Gli odori rivelano subito l'intensità dei processi idrolitici subiti dal formaggio: le note animali di latte di pecora, che ci ricordiamo dall'assaggio presso il caseificio, sono oramai quasi del tutto coperte da forti odori evolutivi: un sacco di funghi, il brodo di carne, il dado ed il tostato leggero; burro cotto e fieno rimangono invece ai margini.
In bocca è di media dolcezza e medio-leggera acidità, con l'elevatissima sapidità a farla da padrone, assieme a sensazioni piccanti, brucianti e metalliche. Tra gli aromi si aggiunge un netto odore di cuoio.
E' unto, friabile, discretamente solubile.
Un assaggio dominato dalle sensazioni gustative e tattili, cariche e persistenti; i profumi tendono a scomparire con maggior rapidità.

Il secondo pezzo una ha stagionatura di circa 12 mesi.
Rispetto al precedente, la forma è leggermente più piccola, mentre le facce sono piane. La tonalità della crosta varia dall'ocra scuro al marrone - e quindi è più scura - al contrario della pasta, che tende all'avorio (macchiato) e dunque è più chiara.
Il sottocrosta è intenso e di medio-largo spessore. L'occhiatura di medie dimensioni, irregolare, uniforme.
La struttura della pasta è semidura, rigida ed appena-appena deformabile.
Avvicinato al naso, sa di funghi, di sottobosco, di sudore, di tostatura e un po' di spezie (tipo noce moscata) e di ammoniaca. In bocca, inoltre, si avvertono meglio le note di latte cotto, di burro fuso, di ammoniaca e di glutammato.
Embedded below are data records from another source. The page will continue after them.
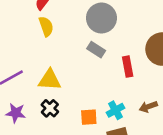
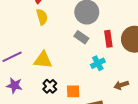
red rectangle: (128, 67) -> (108, 39), moved
black cross: (50, 108) -> (50, 86), moved
cyan cross: (115, 110) -> (98, 63), moved

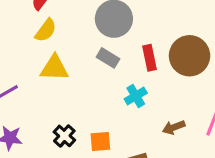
yellow semicircle: (42, 17) -> (46, 30), turned 56
yellow triangle: (43, 60) -> (54, 68), moved

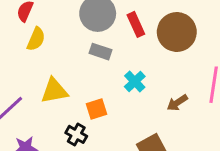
red rectangle: (149, 58) -> (136, 24), moved
yellow triangle: (54, 68) -> (54, 91), moved
orange square: (100, 142) -> (96, 109), moved

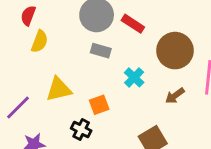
red rectangle: (136, 24) -> (133, 24), turned -30
brown circle: (177, 32) -> (175, 51), moved

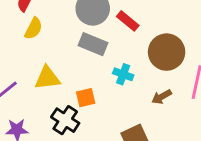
gray rectangle: (101, 51) -> (93, 44), size x1.4
cyan cross: (134, 77) -> (123, 74), turned -30
black cross: (81, 130) -> (65, 120), size x1.4

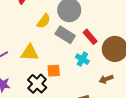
red rectangle: (128, 21) -> (90, 37), moved
yellow semicircle: (33, 28) -> (44, 21), moved

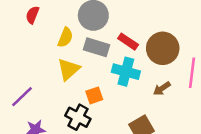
yellow triangle: (30, 53) -> (69, 69), moved, turned -30
cyan cross: (82, 59) -> (126, 72), size x1.5

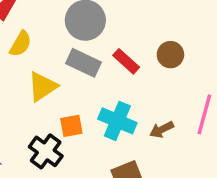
yellow semicircle: (65, 37) -> (21, 44), moved
brown circle: (163, 48) -> (170, 55), moved, size x0.6
cyan cross: (126, 72) -> (117, 121), moved

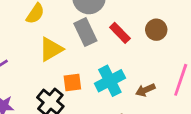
gray rectangle: (84, 63) -> (85, 32), turned 36
cyan cross: (117, 121) -> (110, 81), turned 36

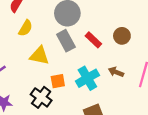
yellow triangle: (51, 49) -> (39, 56), turned 45
brown arrow: (145, 90) -> (116, 72), moved, turned 48

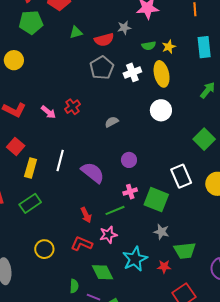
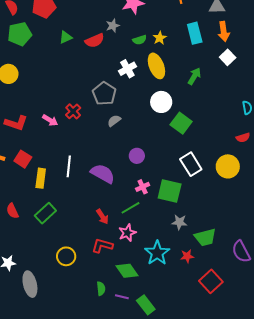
gray pentagon: (102, 68) -> (104, 94), moved
green arrow: (208, 90) -> (194, 76), moved
green square: (204, 139) -> (181, 123), moved

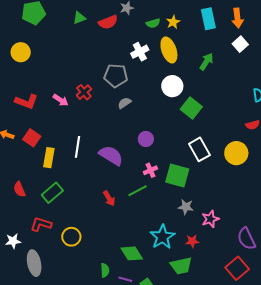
gray pentagon: (104, 94) -> (116, 76), turned -30
pink star: (127, 233) -> (210, 219), moved
green trapezoid: (205, 237) -> (181, 266), moved
red L-shape: (102, 246) -> (41, 224), moved
red square: (211, 281) -> (237, 268), moved

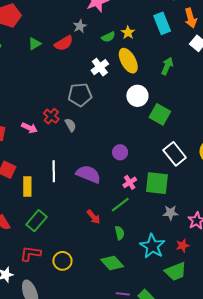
gray semicircle: (124, 103) -> (70, 125), moved, turned 104
green diamond: (132, 253) -> (112, 263), moved
green semicircle: (105, 270) -> (120, 233), moved

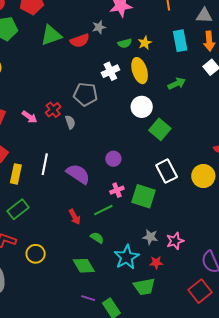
green triangle: (35, 44) -> (51, 35), size x1.6
green arrow: (167, 66) -> (177, 84), turned 30
gray star: (171, 213) -> (150, 237), moved
green semicircle: (120, 233) -> (97, 238), turned -56

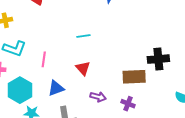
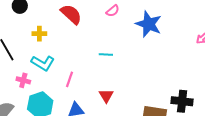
cyan line: (83, 36) -> (106, 54), moved

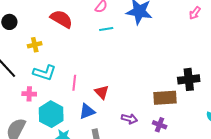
cyan line: (106, 54) -> (106, 29), moved
red triangle: (106, 96) -> (102, 92), moved

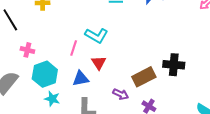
cyan L-shape: (45, 73) -> (97, 36), moved
black cross: (189, 79) -> (174, 65), moved
brown rectangle: (165, 98) -> (144, 77), moved, turned -35

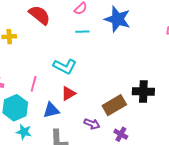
pink line: (74, 48) -> (34, 84), moved
red triangle: (99, 63) -> (68, 93), turned 35

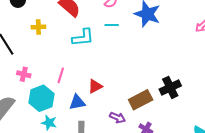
cyan L-shape: (65, 66) -> (83, 37), moved, turned -35
black cross: (143, 91) -> (170, 87), turned -30

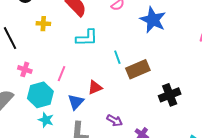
cyan line: (112, 25) -> (117, 57), moved, turned 64
brown rectangle: (141, 100) -> (138, 69), moved
blue triangle: (77, 102) -> (76, 102), turned -42

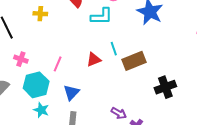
cyan L-shape: (87, 38) -> (102, 16), moved
red triangle: (95, 87) -> (94, 60), moved
purple arrow: (115, 120) -> (119, 113), moved

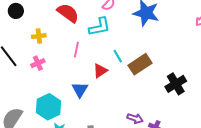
pink cross: (21, 59) -> (38, 63), moved, turned -32
pink line: (58, 64) -> (76, 50), moved
blue triangle: (71, 92) -> (80, 90), moved

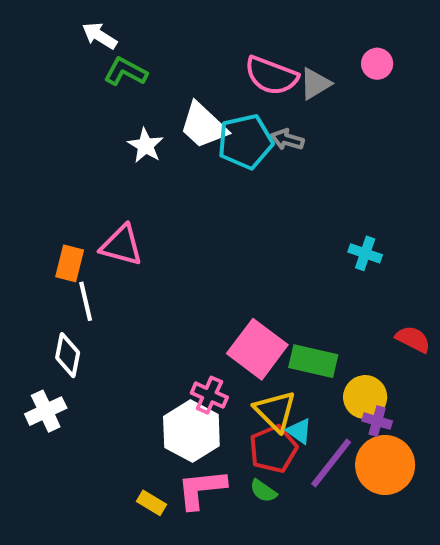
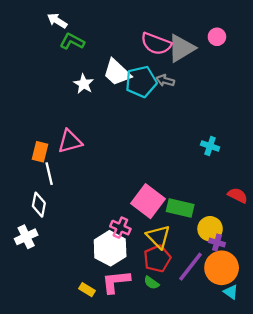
gray triangle: (315, 84) -> (181, 48), size x1.5
pink triangle: (122, 245) -> (70, 141), turned -30
cyan triangle: (299, 431) -> (231, 292), moved

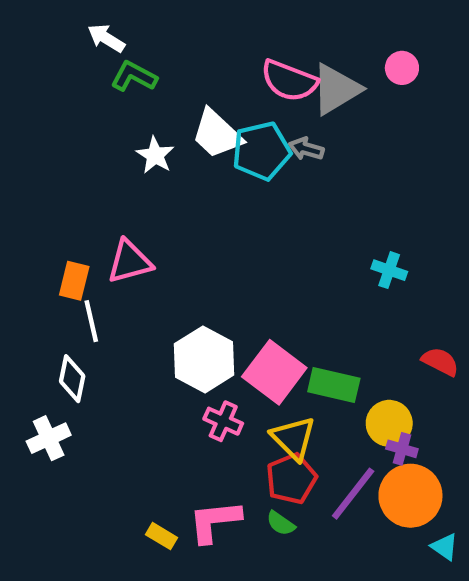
white hexagon: (110, 248) -> (204, 359), moved
cyan triangle: (231, 292) -> (445, 547), moved

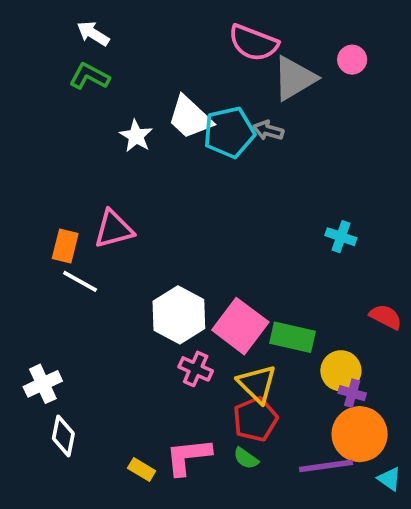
green L-shape: (134, 76) -> (89, 76), moved
pink semicircle: (289, 81) -> (253, 43), moved
white line: (91, 321) -> (80, 281), turned -48
white diamond: (72, 379) -> (63, 436), moved
purple line: (353, 494) -> (326, 466), moved, turned 44

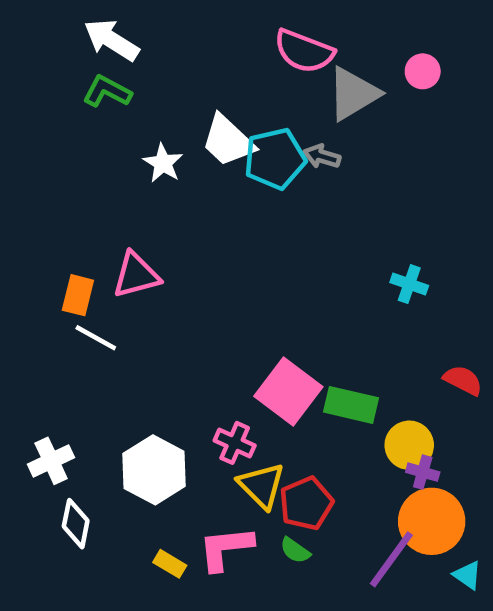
white arrow: (93, 34) -> (111, 40), size x1.4
white hexagon: (179, 315) -> (154, 470), moved
yellow triangle: (257, 384) -> (261, 486), moved
purple line: (326, 466) -> (391, 559), turned -46

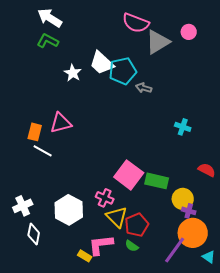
gray arrow: (322, 156) -> (144, 88), moved
yellow rectangle: (170, 564) -> (85, 256), moved

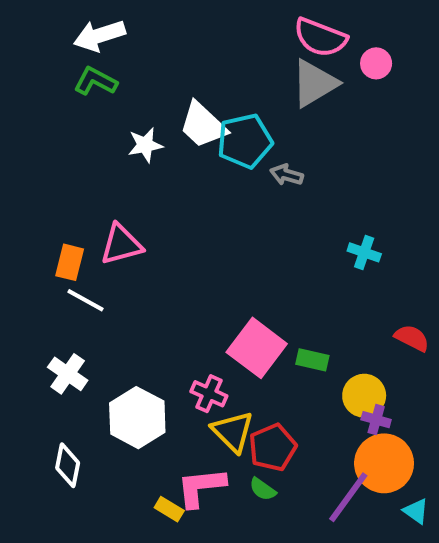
white arrow: (50, 18) -> (99, 36), turned -50
pink semicircle: (136, 23) -> (320, 38), moved
white star: (73, 73) -> (145, 145), turned 30
green rectangle: (157, 181) -> (312, 360), size x0.7
white cross: (23, 206) -> (68, 374), moved, turned -30

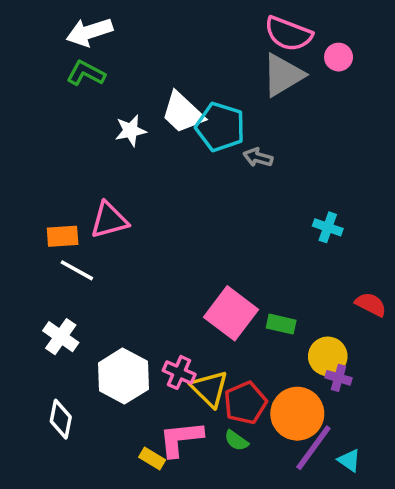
cyan pentagon: (245, 141) -> (220, 127), turned 30
orange rectangle: (70, 262) -> (63, 236), turned 72
pink cross: (209, 394) -> (179, 372), moved
orange circle: (384, 463) -> (297, 414), moved
cyan triangle: (416, 511) -> (349, 460), moved

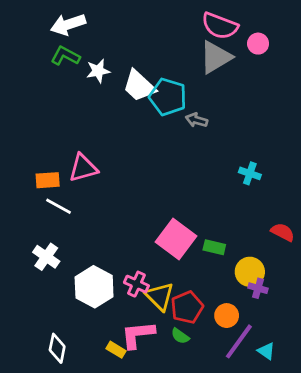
white star: (131, 131) -> (98, 71), moved
orange circle: (297, 414) -> (227, 316), size x0.6
white diamond: (61, 419) -> (57, 348), moved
L'impatto con il palato è un po' meno traumatico: comincia con una media dolcezza, seguita da una leggera acidità e, infine, da una sapidità medio-elevata, accompagnata da una lieve piccantezza. E' anch'esso untuoso, oltre che di media solubilità e granuloso.
Sia i profumi che i sapori sono peraltro molto persistenti.


L'accompagnamento è un Irpinia Campi Taurasini DOC Macrì 2007, prelevato dalla cantina Russo di Taurasi.
Il vitigno è l'Aglianico, coltivato sui terreni argillosi e calcarei della "Carazita"; per ottenere il nostro vino, sono state utilizzate le piante più giovani dei vigneti, vendemmiate a novembre. Le rese si arrestano a 70 q/ha.
La fermentazione e la lunga macerazione sulle bucce sono avvenute in acciaio; il vino ha maturato poi in acciaio e, in seguito, in botti di legno, con successivo riposo in bottiglia.
Nel bicchiere, si presenta color rosso rubino con riflessi granati. I profumi sono soprattutto fruttati e speziati: sentiamo prugne, ciliegie e more, tanto mature da sfociare nella marmellata, poi vaniglia e leggeri sentori di viola e, infine, note tostate, di tabacco e caffè; anche l'alcol è abbastanza percepibile.
In bocca - nonostante i suoi 6 anni - si mostra subito giovane e fresco, con astringenza ed acidità spiccate, oltre ad una discreta sapidità; a fare da contraltare, ci sono comunque la leggera dolcezza, la struttura e la morbidezza, oltre ad un calore quasi bruciante (il 14% di alc./vol. si sente, eccome).
Nel complesso, ci piace nel suo vigore, e si accosta abbastanza bene con il carmasciano di 12 mesi, fondendosi con i suoi profumi - anch'essi parecchio intensi - e dando una bella ripulita al palato grazie all'alcol, ai tannini ed all'acidità.